EXERCISE GOAL
Every record below is to be repeated exactly, with the pictures left out.
● ● ●
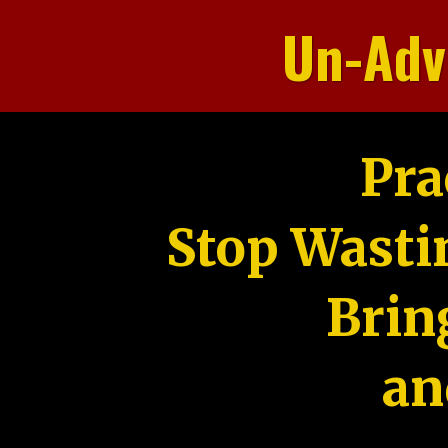
Un-Adv
Pra
Stop Wasti
Brin
an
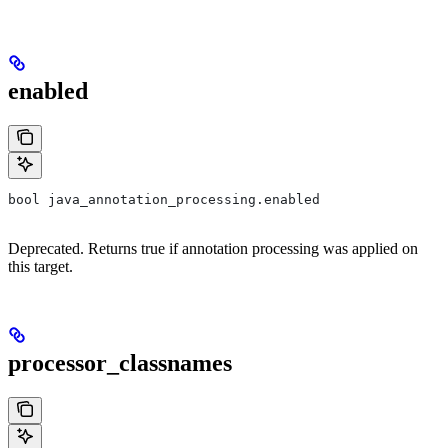
enabled
bool java_annotation_processing.enabled
Deprecated. Returns true if annotation processing was applied on
this target.
processor_classnames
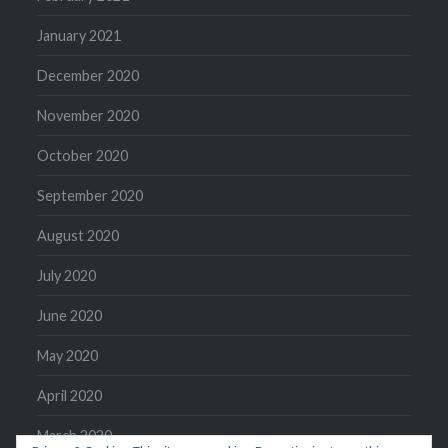
January 2021
December 2020
November 2020
October 2020
September 2020
August 2020
July 2020
June 2020
May 2020
April 2020
March 2020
● ● ●
TASK SOLUTION
Un-Adv
Pra
Stop Wasti
Brin
an
enabled
bool java_annotation_processing.enabled
Deprecated. Returns true if annotation processing was applied on
this target.
processor_classnames
January 2021
December 2020
November 2020
October 2020
September 2020
August 2020
July 2020
June 2020
May 2020
April 2020
March 2020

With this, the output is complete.